Although I remain cautiously optimistic on the availability of treatments and vaccines by 4Q, it is possible we will not have an ideal option widely available for another 18–24 months. The risk of a second or third wave is all too real and achieving herd immunity takes time. So, even though the healthcare industry is macro-economically more resilient than many others, there clearly will be headwinds. We have seen a significant reduction in patient interactions with doctors leading to the postponement of treatments and surgeries. Hospitals, clinics and providers are facing significant pressures which could lead to some closures and consolidation. This could lead to delays in new equipment purchases over time. There will also be a slowdown in the rollout of new drugs and devices and a delay to clinical trials. The rise in unemployment could see a shift of patients from private commercial insurance to government plans, with downstream implications for all healthcare players. And, as we have seen in prior recessions, cash-strapped patients will look at “buy-downs” choosing lower-priced treatment options where possible.

Having said this, the industry is financially better funded than others and has repeatedly shown its ability to adapt. It has also been on a decade-long innovation upswing across all the three key sub-segments — BioPharma, Medical Technology and Services. In fact, the speed and agility with which the industry has responded is a testament to decades of investments in R&D and a willingness to explore risk-sharing collaborative models.

Learn and adapt

A broader question is how the industry will adapt in a post-COVID-19 world.

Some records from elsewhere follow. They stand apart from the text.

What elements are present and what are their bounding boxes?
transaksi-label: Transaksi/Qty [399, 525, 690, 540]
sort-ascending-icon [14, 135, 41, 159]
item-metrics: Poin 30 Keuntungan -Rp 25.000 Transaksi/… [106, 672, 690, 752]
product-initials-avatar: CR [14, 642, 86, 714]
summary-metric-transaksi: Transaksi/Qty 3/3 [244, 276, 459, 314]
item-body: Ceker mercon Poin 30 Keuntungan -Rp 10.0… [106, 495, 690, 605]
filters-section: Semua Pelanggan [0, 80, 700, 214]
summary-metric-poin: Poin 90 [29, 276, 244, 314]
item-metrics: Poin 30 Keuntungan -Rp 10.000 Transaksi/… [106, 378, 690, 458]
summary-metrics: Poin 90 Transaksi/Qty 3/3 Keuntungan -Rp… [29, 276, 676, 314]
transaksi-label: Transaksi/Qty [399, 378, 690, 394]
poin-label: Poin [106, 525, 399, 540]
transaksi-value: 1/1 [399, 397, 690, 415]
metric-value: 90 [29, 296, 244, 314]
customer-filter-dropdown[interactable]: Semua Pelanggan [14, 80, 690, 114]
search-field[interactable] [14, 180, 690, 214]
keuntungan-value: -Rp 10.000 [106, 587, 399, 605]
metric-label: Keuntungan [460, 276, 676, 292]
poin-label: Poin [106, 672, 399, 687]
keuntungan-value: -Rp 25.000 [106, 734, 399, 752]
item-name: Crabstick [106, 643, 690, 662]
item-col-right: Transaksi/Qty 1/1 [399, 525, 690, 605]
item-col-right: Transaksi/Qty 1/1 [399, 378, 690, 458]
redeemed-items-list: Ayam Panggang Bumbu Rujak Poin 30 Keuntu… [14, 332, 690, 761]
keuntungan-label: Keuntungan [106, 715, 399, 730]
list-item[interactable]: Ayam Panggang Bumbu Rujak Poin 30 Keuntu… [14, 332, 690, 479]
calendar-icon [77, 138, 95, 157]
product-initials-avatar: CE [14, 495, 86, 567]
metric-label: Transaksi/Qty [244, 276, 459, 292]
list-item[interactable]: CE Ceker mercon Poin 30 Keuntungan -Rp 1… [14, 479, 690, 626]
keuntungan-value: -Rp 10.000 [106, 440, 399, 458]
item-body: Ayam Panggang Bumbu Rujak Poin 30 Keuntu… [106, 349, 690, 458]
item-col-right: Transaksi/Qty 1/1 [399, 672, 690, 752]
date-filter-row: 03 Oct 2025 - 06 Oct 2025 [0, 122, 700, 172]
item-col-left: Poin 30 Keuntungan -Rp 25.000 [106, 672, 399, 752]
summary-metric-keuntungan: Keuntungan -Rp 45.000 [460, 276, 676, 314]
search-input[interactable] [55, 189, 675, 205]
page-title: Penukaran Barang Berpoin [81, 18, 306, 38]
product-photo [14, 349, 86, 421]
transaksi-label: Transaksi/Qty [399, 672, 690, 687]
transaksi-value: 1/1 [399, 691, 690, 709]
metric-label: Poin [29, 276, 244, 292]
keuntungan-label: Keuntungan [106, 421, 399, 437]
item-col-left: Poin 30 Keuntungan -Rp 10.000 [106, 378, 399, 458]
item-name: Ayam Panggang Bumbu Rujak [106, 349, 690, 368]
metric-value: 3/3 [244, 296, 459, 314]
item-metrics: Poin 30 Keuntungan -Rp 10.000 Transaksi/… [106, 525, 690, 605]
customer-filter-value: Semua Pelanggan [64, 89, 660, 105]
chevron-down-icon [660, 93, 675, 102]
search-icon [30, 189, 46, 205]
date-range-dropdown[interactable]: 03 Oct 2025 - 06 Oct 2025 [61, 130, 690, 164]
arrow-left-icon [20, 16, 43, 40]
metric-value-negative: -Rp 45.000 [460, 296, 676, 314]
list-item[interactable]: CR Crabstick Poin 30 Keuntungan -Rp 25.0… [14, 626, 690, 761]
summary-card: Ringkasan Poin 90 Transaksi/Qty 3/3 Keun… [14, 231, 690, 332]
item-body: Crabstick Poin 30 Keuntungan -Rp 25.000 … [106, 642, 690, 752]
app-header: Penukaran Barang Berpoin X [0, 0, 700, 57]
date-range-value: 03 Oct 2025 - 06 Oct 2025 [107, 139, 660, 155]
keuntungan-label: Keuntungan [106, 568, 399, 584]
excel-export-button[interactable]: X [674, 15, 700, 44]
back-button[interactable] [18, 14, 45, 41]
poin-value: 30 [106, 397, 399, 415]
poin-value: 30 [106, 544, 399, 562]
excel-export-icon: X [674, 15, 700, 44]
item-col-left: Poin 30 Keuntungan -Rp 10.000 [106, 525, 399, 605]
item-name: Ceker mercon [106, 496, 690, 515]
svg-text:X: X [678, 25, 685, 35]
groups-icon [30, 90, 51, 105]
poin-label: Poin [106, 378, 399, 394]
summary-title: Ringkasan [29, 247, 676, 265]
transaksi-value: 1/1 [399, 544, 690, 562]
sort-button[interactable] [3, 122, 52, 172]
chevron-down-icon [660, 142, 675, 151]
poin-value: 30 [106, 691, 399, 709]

The changes I anticipate in the mid-term include efforts to rework the role of hospitals, clinics and the primary care network, an accelerated adoption of digital health technology throughout the industry and most functional areas, a greater acceptance of telehealth, telesurgery and digital therapeutics, efforts to de-globalise production lines and supply chains, a regulatory push to create better pandemic preparedness in terms of healthcare buffers and system capacity, a significant ramp in the % of GDP spent on healthcare in emerging economies, and greater funding into R&D of infectious disease helped by creative funding models. It’s also fair to assume that competition from non-healthcare players will increase.

Of these changes, the rapid adoption of digital technology and the broader construct of telehealth will be most significant in the near-term. There are so many instances where online consultations are equally effective and offer significant convenience to both docs and patients. The two biggest barriers in the past were physician reluctance and lack of reimbursement. Both of these have been pierced by the pandemic. Reimbursement is rapidly improving and docs are incentivised to adopt this as a way to reduce the risk of infection.

Telesurgery is also likely to see rapid adoption helped by technology advances including network speed, robotics, augmented reality and AI. Travel will remain challenging for the foreseeable future making proctoring and mentoring more difficult. Medical tourism is also likely to remain constrained for a while. However, there is no reason why patients cannot receive the same expert care from a surgeon sharing their knowledge remotely, even from another country. Surgical platforms like Proximie are seeing fast adoption because it allows experts to remotely guide a local surgeon during a procedure. Such a portal can also help educate and train surgeons on new products and treatment protocols quickly. This is a relatively low-cost, easy-to-use technology that is effective and can be rapidly deployed anywhere globally.

Platforms that can help save time, money and lead to better patient outcomes are what healthcare systems need especially given the ongoing pressures. For me, this a perfect example of a win-win-win. And it is collaborative and innovative solutions such as this that gives me hope that we will find a way out of this pandemic, a bit bruised perhaps but also more resilient and stronger.